● Your objective:
Go through the data and copy each line where the string "Adresse" appears.

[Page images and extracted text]
- Opening Delimiter -

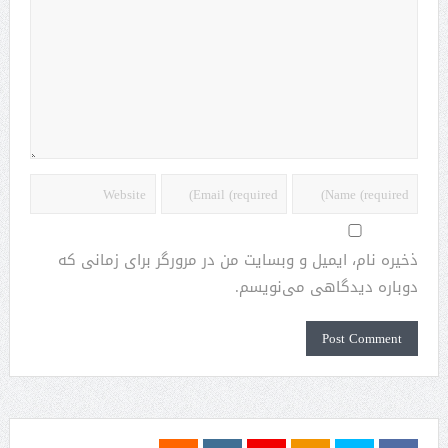
ذخیره نام، ایمیل و وبسایت من در مرورگر برای زمانی که
دوباره دیدگاهی می‌نویسم.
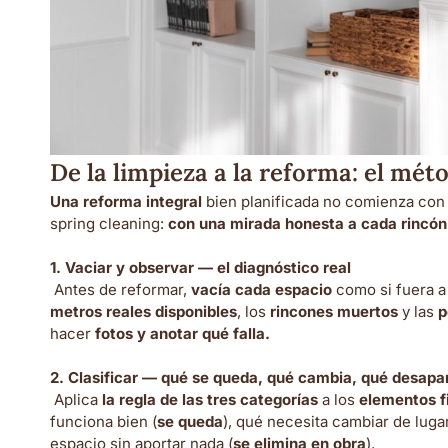
De la limpieza a la reforma: el méto
Una reforma integral
bien planificada no comienza con 
spring cleaning:
con una mirada honesta a cada rincón 
1.
Vaciar y observar — el diagnóstico real
Antes de reformar,
vacía cada espacio
como si fuera a
metros reales disponibles
, los
rincones muertos
y las
p
hacer
fotos y anotar qué falla.
2.
Clasificar — qué se queda, qué cambia, qué desapa
Aplica
la regla de las tres categorías
a los
elementos f
funciona bien (
se queda
), qué necesita cambiar de lugar
espacio sin aportar nada (
se elimina en obra
).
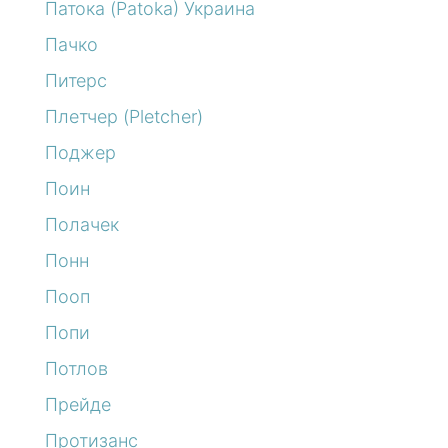
Патока (Patoka) Украина
Пачко
Питерс
Плетчер (Pletcher)
Поджер
Поин
Полачек
Понн
Пооп
Попи
Потлов
Прейде
Протизанс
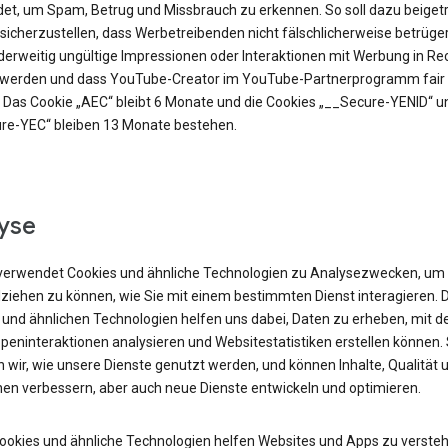
et, um Spam, Betrug und Missbrauch zu erkennen. So soll dazu beiget
sicherzustellen, dass Werbetreibenden nicht fälschlicherweise betrüge
derweitig ungültige Impressionen oder Interaktionen mit Werbung in R
t werden und dass YouTube-Creator im YouTube-Partnerprogramm fair 
 Das Cookie „AEC“ bleibt 6 Monate und die Cookies „__Secure-YENID“ u
re-YEC“ bleiben 13 Monate bestehen.
yse
verwendet Cookies und ähnliche Technologien zu Analysezwecken, um
lziehen zu können, wie Sie mit einem bestimmten Dienst interagieren. 
 und ähnlichen Technologien helfen uns dabei, Daten zu erheben, mit d
peninteraktionen analysieren und Websitestatistiken erstellen können.
 wir, wie unsere Dienste genutzt werden, und können Inhalte, Qualität 
nen verbessern, aber auch neue Dienste entwickeln und optimieren.
Cookies und ähnliche Technologien helfen Websites und Apps zu versteh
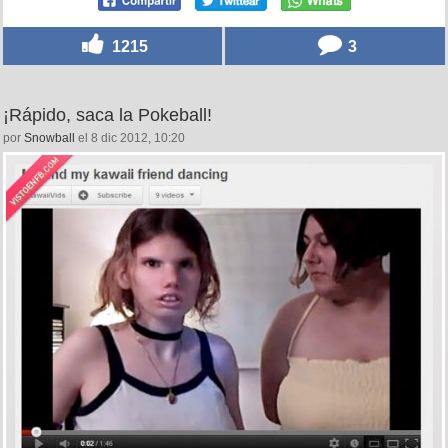
1215
3
¡Rápido, saca la Pokeball!
por
Snowball
el 8 dic 2012, 10:20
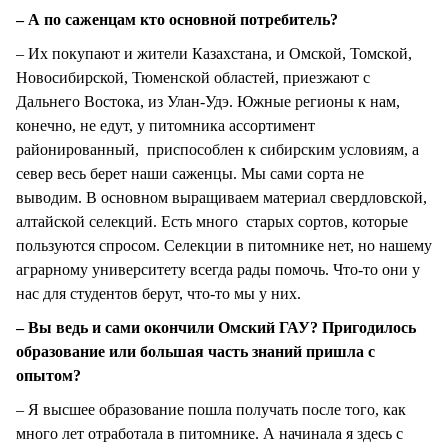
– А по саженцам кто основной потребитель?
– Их покупают и жители Казахстана, и Омской, Томской,
Новосибирской, Тюменской областей, приезжают с
Дальнего Востока, из Улан-Удэ. Южные регионы к нам,
конечно, не едут, у питомника ассортимент
районированный, приспособлен к сибирским условиям, а
север весь берет наши саженцы. Мы сами сорта не
выводим. В основном выращиваем материал свердловской,
алтайской селекций. Есть много старых сортов, которые
пользуются спросом. Селекции в питомнике нет, но нашему
аграрному университету всегда рады помочь. Что-то они у
нас для студентов берут, что-то мы у них.
– Вы ведь и сами окончили Омский ГАУ? Пригодилось
образование или большая часть знаний пришла с
опытом?
– Я высшее образование пошла получать после того, как
много лет отработала в питомнике. А начинала я здесь с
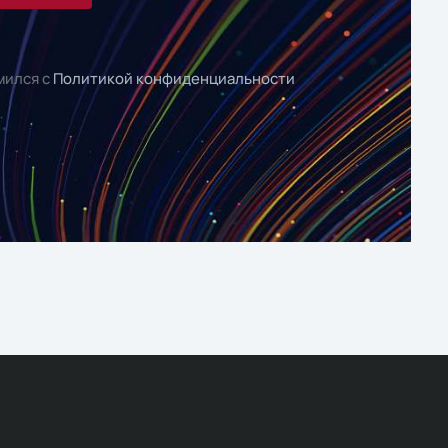
мился с
Политикой конфиденциальности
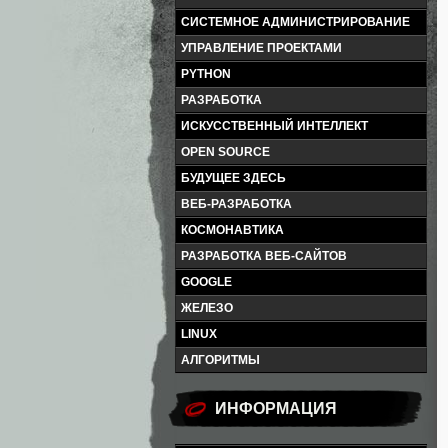
СИСТЕМНОЕ АДМИНИСТРИРОВАНИЕ
УПРАВЛЕНИЕ ПРОЕКТАМИ
PYTHON
РАЗРАБОТКА
ИСКУССТВЕННЫЙ ИНТЕЛЛЕКТ
OPEN SOURCE
БУДУЩЕЕ ЗДЕСЬ
ВЕБ-РАЗРАБОТКА
КОСМОНАВТИКА
РАЗРАБОТКА ВЕБ-САЙТОВ
GOOGLE
ЖЕЛЕЗО
LINUX
АЛГОРИТМЫ
ИНФОРМАЦИЯ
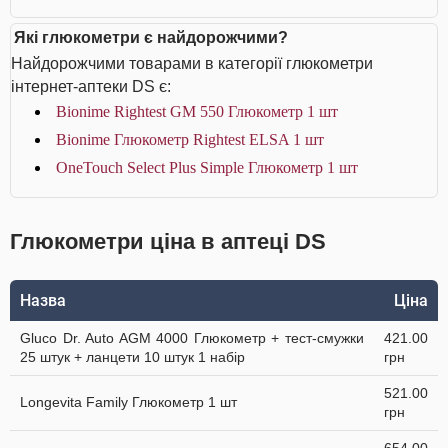
Які глюкометри є найдорожчими?
Найдорожчими товарами в категорії глюкометри
інтернет-аптеки DS є:
Bionime Rightest GM 550 Глюкометр 1 шт
Bionime Глюкометр Rightest ELSA 1 шт
OneTouch Select Plus Simple Глюкометр 1 шт
Глюкометри ціна в аптеці DS
Назва
Ціна
Gluco Dr. Auto AGM 4000 Глюкометр + тест-смужки
421.00
25 штук + ланцети 10 штук 1 набір
грн
521.00
Longevita Family Глюкометр 1 шт
грн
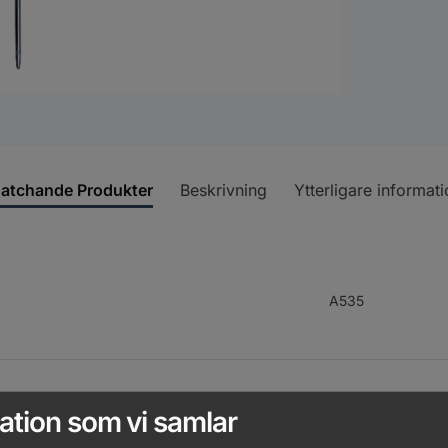
atchande Produkter
Beskrivning
Ytterligare informati
A535
ation som vi samlar
A530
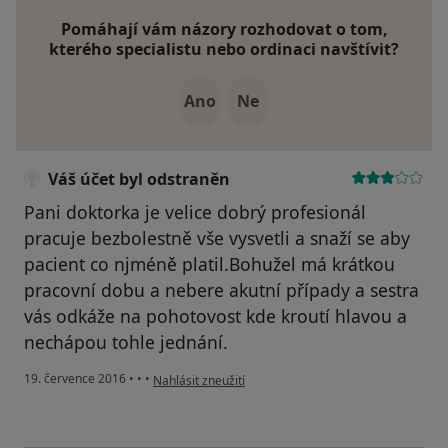
Pomáhají vám názory rozhodovat o tom,
kterého specialistu nebo ordinaci navštívit?
Ano
Ne
Váš účet byl odstraněn
Pani doktorka je velice dobrý profesionál
pracuje bezbolestně vše vysvetli a snaží se aby
pacient co njméně platil.Bohužel má krátkou
pracovní dobu a nebere akutní případy a sestra
vás odkáže na pohotovost kde kroutí hlavou a
nechápou tohle jednání.
podle názoru uživatele Váš účet byl odstraněn
19. července 2016
•
•
•
Nahlásit zneužití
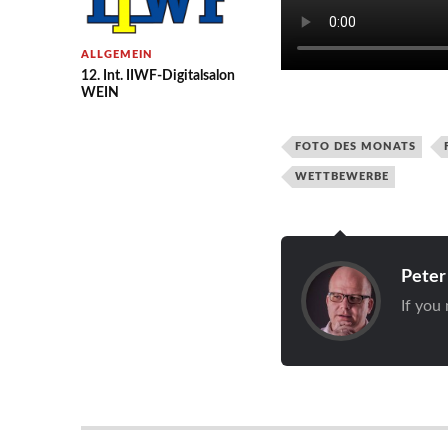
ALLGEMEIN
12. Int. IIWF-Digitalsalon
WEIN
FOTO DES MONATS
WETTBEWERBE
Peter
If you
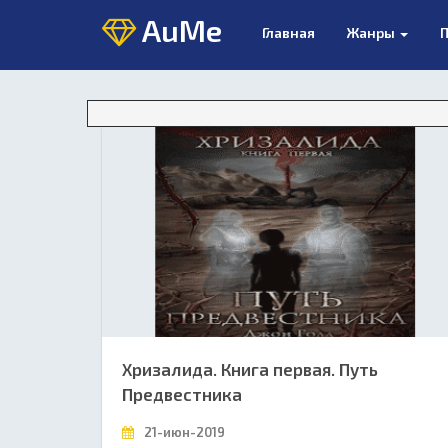
AuMe
Главная
Жанры
П
Хризалида. Книга первая. Путь
Предвестника
21-июн-2019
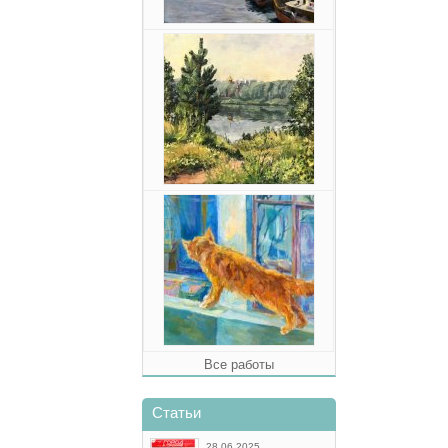
Все работы
Статьи
28.06.2025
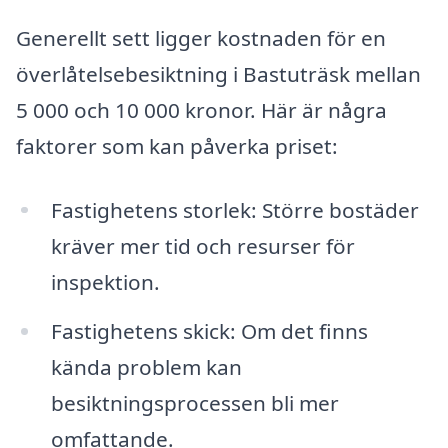
Generellt sett ligger kostnaden för en
överlåtelsebesiktning i Bastuträsk mellan
5 000 och 10 000 kronor. Här är några
faktorer som kan påverka priset:
Fastighetens storlek: Större bostäder
kräver mer tid och resurser för
inspektion.
Fastighetens skick: Om det finns
kända problem kan
besiktningsprocessen bli mer
omfattande.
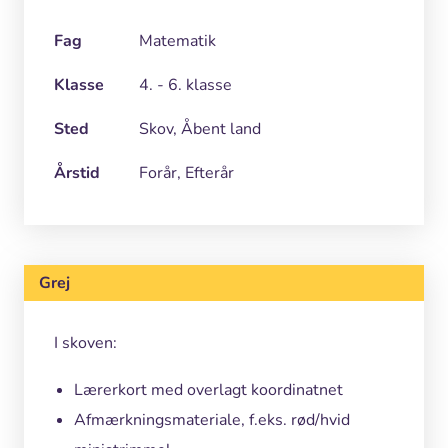
Fag
Matematik
Klasse
4. - 6. klasse
Sted
Skov, Åbent land
Årstid
Forår, Efterår
Grej
I skoven:
Lærerkort med overlagt koordinatnet
Afmærkningsmateriale, f.eks. rød/hvid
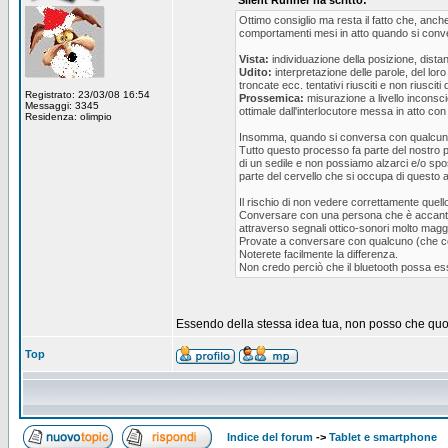
Silent Runner ha scritto:
Ottimo consiglio ma resta il fatto che, anche
comportamenti mesi in atto quando si con
Vista:
individuazione della posizione, distan
Udito:
interpretazione delle parole, del loro
troncate ecc. tentativi riusciti e non riusc
Registrato: 23/03/08 16:54
Prossemica:
misurazione a livello inconscio
Messaggi: 3345
ottimale dall'interlocutore messa in atto con
Residenza: olimpio
Insomma, quando si conversa con qualcuno 
Tutto questo processo fa parte del nostro p
di un sedile e non possiamo alzarci e/o spos
parte del cervello che si occupa di questo a
Il rischio di non vedere correttamente quel
Conversare con una persona che è accanto a
attraverso segnali ottico-sonori molto maggi
Provate a conversare con qualcuno (che co
Noterete facilmente la differenza.
Non credo perciò che il bluetooth possa es
Essendo della stessa idea tua, non posso che quotar
Top
Indice del forum
->
Tablet e smartphone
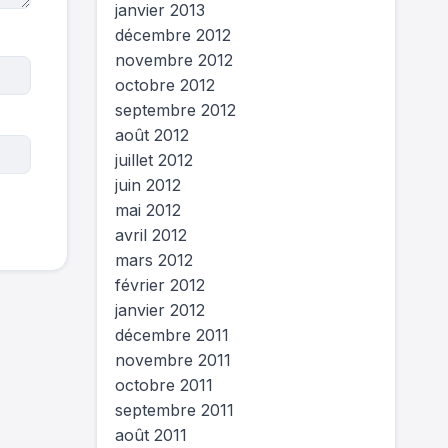
janvier 2013
décembre 2012
novembre 2012
octobre 2012
septembre 2012
août 2012
juillet 2012
juin 2012
mai 2012
avril 2012
mars 2012
février 2012
janvier 2012
décembre 2011
novembre 2011
octobre 2011
septembre 2011
août 2011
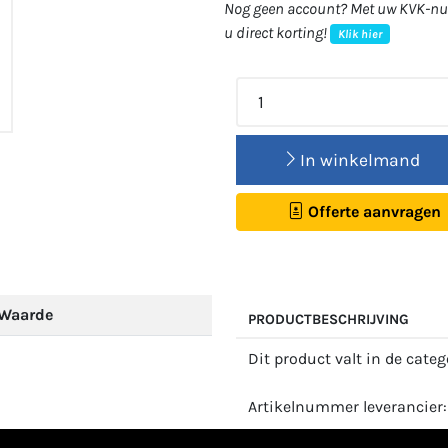
Nog geen account? Met uw KVK-num
u direct korting!
Klik hier
In winkelmand
Offerte aanvragen
Waarde
PRODUCTBESCHRIJVING
Dit product valt in de cate
Artikelnummer leverancier:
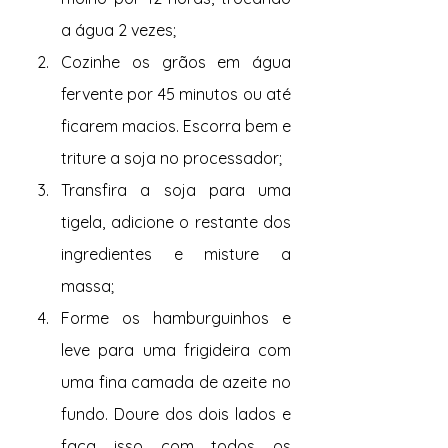
a água 2 vezes;
Cozinhe os grãos em água 
fervente por 45 minutos ou até 
ficarem macios. Escorra bem e 
triture a soja no processador;
Transfira a soja para uma 
tigela, adicione o restante dos 
ingredientes e misture a 
massa;
Forme os hamburguinhos e 
leve para uma frigideira com 
uma fina camada de azeite no 
fundo. Doure dos dois lados e 
faça isso com todos os 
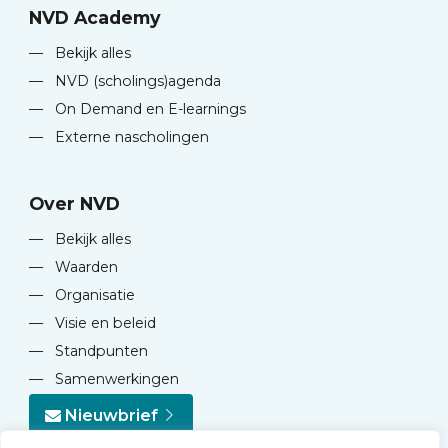
NVD Academy
—
Bekijk alles
—
NVD (scholings)agenda
—
On Demand en E-learnings
—
Externe nascholingen
Over NVD
—
Bekijk alles
—
Waarden
—
Organisatie
—
Visie en beleid
—
Standpunten
—
Samenwerkingen
Nieuwbrief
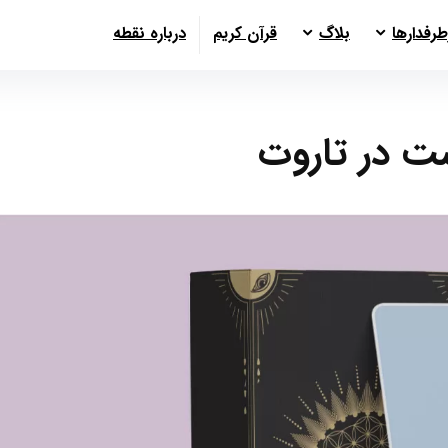
طرفدارها
بلاگ
قرآن کریم
درباره نقطه
ت در تاروت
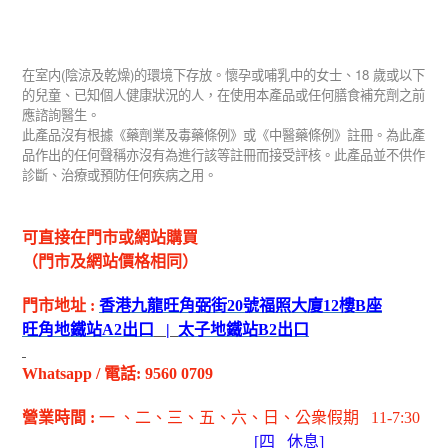
(
)
18
在室内
陰涼及乾燥
的環境下存放。懷孕或哺乳中的女士、
歲或以下
的兒童、已知個人健康狀況的人，在使用本產品或任何膳食補充劑之前
應諮詢醫生。
此產品沒有根據《藥劑業及毒藥條例》或《中醫藥條例》註冊。為此產
品作出的任何聲稱亦沒有為進行該等註冊而接受評核。此產品並不供作
診斷、治療或預防任何疾病之用。
可直接在門市或網站購買
（門市及網站價格相同）
門市地址
:
香港九龍旺角弼街
20
號福照大廈
12
樓
B
座
旺角地鐵站
A2
出
口
|
太子地鐵站
B2
出
口
Whatsapp
/
電話
: 9560 0709
營業時間
:
一 、二、三、五
、六
、日
、公衆假期
11-7:30
[
四
休息]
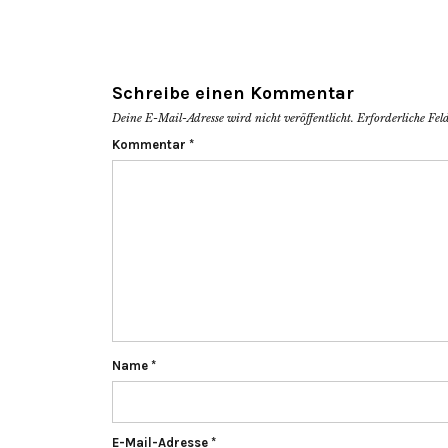
Schreibe einen Kommentar
Deine E-Mail-Adresse wird nicht veröffentlicht.
Erforderliche Fel
Kommentar
*
Name
*
E-Mail-Adresse
*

- Closing Delimiter -

● Task answer:
Deine E-Mail-Adresse wird nicht veröffentlicht.
E-Mail-Adresse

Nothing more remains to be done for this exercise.